# Sliding Miter Saw Station



## Gottagofishin (Dec 17, 2005)

I finally got around to building the miter saw station I've been wanting. This addition completes my shop build for now. 

I used the Kreg system for the top rails and stop. You can't see from the picture, but the blue rails have a stick-on metal tape measure designed for the system. I just need to put the indicator on the stop at the right increment and I get the exact length I need. No more tape measure and pencil for any cut between 12" and 60" 

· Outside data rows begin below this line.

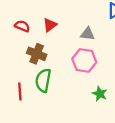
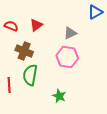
gray triangle: (88, 34) -> (70, 33), turned -32
green star: (100, 94) -> (59, 96), moved

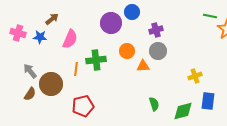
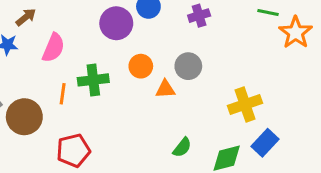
purple cross: (156, 30) -> (199, 16), moved
yellow cross: (195, 76) -> (245, 104), size x1.5
blue rectangle: (208, 101) -> (265, 143), turned 36
green semicircle: (154, 104) -> (182, 147), turned 56

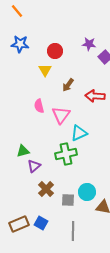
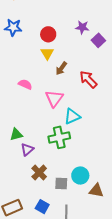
yellow triangle: (45, 70) -> (47, 53), moved
red arrow: (95, 96) -> (88, 79), turned 42
pink semicircle: (39, 106) -> (25, 84), moved, turned 128
blue square: (41, 223) -> (42, 207), moved

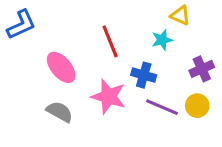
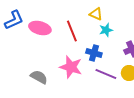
yellow triangle: (180, 15) -> (96, 14), moved
pink ellipse: (61, 67) -> (40, 28), moved, turned -35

I still need to to the face frames, drawers and cabinet doors, but it is fully functional.


----------



## 3192 (Dec 30, 2004)

GGF....that is the* perfect* set up! I love your fence idea...very functional. You are going to get a lot of use out of it. gb


----------



## bill (May 21, 2004)

That does look good!

Can you swap out the saw for a router?


----------



## Gottagofishin (Dec 17, 2005)

bill said:


> That does look good!
> 
> Can you swap out the saw for a router?


That's a good idea. I have a router setup at the end of my workbench, but that would be good for long pieces.

I'll have to noodle on a modification.

If I had some sort of drop in base I could use the setup for miter saw, router, mortise machine, and thickness planer.


----------



## MT Stringer (May 21, 2004)

That is a nice set up. Pretty similar to mine. The Kreg system works really well.
I made a ten inch spacer to help make it easy to cut short pieces.


----------



## Gottagofishin (Dec 17, 2005)

MT Stringer said:


> That is a nice set up. Pretty similar to mine. The Kreg system works really well.
> I made a ten inch spacer to help make it easy to cut short pieces.


great idea. I'm pretty sure I got the Kreg idea from you as well.


----------



## kneekap (Nov 13, 2012)

Now you are set up to cut 10,000,000 pieces exactly the same length!


----------



## WildThings (Jan 2, 2007)

That back panel! Is it dust collection or is it dust deflection?


----------



## Gottagofishin (Dec 17, 2005)

WildThings said:


> That back panel! Is it dust collection or is it dust deflection?


A little of both I guess. It catches the dust and drops it down a chute that terminates in a dust collection port. It seems to work pretty well.


----------